In the entries below, every line that contains "aims" must be located and copied.

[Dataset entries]
┄┄┄┄┄┄┄┄┄┄

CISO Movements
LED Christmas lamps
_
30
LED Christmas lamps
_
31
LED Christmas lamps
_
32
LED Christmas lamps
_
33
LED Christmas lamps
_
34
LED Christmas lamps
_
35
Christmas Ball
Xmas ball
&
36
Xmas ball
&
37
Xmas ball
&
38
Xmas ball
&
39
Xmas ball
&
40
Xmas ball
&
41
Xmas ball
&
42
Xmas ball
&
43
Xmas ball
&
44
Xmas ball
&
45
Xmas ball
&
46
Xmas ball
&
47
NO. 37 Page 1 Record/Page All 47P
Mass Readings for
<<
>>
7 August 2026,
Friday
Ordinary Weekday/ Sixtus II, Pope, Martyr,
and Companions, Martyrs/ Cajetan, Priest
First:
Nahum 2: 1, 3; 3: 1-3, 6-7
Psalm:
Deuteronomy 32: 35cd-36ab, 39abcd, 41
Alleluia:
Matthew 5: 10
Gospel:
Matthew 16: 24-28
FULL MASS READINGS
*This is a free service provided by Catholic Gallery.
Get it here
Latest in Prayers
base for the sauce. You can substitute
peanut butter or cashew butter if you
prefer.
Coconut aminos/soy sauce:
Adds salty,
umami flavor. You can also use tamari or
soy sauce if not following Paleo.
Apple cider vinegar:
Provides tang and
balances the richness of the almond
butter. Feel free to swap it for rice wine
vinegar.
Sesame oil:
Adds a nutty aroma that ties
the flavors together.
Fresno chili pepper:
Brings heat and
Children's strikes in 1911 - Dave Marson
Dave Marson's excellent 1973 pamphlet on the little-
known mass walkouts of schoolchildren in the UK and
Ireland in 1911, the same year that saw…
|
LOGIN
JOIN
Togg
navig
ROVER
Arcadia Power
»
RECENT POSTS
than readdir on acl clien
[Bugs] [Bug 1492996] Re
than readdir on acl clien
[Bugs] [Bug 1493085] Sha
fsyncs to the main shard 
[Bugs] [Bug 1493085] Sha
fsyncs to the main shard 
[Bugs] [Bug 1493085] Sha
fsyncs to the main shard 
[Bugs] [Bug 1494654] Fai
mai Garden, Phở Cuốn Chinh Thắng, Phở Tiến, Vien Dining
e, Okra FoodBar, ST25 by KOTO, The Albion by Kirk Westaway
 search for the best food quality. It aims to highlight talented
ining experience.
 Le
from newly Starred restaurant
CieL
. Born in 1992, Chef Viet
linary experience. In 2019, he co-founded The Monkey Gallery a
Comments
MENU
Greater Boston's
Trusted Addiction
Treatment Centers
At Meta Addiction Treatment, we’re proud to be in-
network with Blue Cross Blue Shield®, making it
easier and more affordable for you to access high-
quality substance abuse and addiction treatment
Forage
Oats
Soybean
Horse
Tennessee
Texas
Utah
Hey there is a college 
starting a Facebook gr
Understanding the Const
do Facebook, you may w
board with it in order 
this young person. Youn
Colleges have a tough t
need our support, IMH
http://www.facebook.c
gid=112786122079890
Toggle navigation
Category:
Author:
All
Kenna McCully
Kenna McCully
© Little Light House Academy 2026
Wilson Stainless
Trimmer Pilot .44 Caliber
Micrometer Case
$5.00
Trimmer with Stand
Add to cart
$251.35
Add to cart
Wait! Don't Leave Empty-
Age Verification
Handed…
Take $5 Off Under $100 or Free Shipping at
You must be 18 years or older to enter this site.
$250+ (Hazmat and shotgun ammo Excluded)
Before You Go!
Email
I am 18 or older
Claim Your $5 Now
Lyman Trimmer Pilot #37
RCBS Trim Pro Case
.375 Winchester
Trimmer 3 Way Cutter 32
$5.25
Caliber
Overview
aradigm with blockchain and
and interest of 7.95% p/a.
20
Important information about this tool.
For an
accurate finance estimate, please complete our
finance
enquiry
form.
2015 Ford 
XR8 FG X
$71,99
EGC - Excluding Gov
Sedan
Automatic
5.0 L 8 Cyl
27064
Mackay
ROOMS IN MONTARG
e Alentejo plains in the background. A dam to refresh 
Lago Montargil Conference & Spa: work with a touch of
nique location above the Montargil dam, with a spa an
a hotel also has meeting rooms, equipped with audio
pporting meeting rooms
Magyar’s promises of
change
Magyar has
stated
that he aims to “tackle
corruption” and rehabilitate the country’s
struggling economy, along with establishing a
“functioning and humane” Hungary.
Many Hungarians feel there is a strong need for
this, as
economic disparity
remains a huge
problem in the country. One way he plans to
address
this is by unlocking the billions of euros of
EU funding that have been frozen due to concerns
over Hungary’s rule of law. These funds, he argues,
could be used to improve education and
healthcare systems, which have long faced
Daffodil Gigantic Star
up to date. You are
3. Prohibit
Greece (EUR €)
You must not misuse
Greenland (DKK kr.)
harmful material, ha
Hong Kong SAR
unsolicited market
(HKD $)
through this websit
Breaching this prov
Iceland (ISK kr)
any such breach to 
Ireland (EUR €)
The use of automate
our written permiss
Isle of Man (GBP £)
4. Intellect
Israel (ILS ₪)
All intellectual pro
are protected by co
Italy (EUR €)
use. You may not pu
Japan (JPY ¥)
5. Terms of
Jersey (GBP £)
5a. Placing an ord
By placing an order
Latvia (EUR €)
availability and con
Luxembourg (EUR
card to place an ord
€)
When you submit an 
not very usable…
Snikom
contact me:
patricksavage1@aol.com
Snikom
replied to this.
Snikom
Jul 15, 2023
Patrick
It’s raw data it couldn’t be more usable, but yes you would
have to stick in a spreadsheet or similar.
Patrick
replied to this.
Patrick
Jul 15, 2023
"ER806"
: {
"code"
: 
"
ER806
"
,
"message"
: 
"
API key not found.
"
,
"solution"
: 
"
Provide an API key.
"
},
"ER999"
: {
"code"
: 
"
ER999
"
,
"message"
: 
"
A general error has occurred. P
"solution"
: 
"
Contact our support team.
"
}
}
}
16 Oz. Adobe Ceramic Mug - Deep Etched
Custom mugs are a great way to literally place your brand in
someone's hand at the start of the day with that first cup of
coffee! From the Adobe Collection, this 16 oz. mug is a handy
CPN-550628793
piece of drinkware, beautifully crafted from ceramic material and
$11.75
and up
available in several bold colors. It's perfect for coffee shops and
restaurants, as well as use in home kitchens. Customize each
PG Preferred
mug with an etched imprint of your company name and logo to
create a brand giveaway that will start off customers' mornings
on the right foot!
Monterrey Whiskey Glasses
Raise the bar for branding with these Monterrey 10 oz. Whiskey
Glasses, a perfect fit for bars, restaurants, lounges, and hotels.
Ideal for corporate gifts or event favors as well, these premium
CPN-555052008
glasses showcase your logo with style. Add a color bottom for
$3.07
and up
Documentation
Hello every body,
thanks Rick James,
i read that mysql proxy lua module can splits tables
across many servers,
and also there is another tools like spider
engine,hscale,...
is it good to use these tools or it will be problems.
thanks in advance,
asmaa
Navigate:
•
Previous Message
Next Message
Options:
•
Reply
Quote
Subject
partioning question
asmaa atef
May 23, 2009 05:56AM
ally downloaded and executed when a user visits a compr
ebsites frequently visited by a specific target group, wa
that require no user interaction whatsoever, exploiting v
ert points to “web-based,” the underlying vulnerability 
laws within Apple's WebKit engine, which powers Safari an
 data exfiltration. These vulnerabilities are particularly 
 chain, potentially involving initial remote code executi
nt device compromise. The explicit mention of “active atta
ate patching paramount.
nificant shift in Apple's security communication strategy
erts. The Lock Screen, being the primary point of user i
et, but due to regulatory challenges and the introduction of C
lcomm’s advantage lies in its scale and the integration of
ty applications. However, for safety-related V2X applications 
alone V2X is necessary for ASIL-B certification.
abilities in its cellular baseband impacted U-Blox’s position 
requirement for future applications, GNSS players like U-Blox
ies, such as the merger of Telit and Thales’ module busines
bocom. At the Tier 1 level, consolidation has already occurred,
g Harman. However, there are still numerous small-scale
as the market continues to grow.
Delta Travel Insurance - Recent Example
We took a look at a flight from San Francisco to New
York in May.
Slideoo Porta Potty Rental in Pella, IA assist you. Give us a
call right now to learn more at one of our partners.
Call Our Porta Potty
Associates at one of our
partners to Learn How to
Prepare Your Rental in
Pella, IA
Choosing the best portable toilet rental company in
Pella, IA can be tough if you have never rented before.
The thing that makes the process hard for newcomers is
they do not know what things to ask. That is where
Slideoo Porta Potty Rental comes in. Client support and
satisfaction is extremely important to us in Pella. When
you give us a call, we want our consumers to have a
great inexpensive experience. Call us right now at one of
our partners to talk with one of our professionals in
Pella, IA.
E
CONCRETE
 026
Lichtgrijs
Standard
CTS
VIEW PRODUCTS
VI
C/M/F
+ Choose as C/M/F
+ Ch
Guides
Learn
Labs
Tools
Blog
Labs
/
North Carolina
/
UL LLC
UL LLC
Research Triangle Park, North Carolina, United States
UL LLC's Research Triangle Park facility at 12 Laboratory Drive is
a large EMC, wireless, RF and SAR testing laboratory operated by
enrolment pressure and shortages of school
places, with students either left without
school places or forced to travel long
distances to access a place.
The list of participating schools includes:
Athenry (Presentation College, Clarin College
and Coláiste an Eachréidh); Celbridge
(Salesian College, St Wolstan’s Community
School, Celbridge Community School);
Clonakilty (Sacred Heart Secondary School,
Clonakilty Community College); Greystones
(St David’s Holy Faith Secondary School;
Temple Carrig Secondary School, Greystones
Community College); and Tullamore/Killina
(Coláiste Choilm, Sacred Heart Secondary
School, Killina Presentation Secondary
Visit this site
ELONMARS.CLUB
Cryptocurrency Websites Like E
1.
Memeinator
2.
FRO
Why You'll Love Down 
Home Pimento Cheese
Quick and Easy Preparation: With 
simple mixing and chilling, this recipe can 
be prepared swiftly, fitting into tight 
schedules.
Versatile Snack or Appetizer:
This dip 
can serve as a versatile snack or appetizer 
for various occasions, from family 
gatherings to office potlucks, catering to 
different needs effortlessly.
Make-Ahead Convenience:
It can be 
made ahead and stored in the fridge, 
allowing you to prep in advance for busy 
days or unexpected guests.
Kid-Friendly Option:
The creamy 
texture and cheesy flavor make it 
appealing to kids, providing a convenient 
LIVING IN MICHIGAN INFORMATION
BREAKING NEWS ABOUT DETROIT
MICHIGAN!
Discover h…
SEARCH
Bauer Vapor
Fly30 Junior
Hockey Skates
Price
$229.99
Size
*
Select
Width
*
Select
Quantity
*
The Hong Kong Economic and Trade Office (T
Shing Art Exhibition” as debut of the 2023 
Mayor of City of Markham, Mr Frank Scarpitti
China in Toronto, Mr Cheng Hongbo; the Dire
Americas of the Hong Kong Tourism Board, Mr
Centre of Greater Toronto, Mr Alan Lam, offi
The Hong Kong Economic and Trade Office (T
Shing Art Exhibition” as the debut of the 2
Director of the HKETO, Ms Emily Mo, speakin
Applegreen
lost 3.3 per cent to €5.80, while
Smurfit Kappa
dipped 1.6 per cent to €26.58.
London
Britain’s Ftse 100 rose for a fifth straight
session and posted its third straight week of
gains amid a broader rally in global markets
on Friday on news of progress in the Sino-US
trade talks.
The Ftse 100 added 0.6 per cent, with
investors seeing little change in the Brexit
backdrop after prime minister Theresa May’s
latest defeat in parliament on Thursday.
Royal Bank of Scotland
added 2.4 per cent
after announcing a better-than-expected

┄┄┄┄┄┄┄┄┄┄

[The answer]:
 search for the best food quality. It aims to highlight talented
that he aims to “tackle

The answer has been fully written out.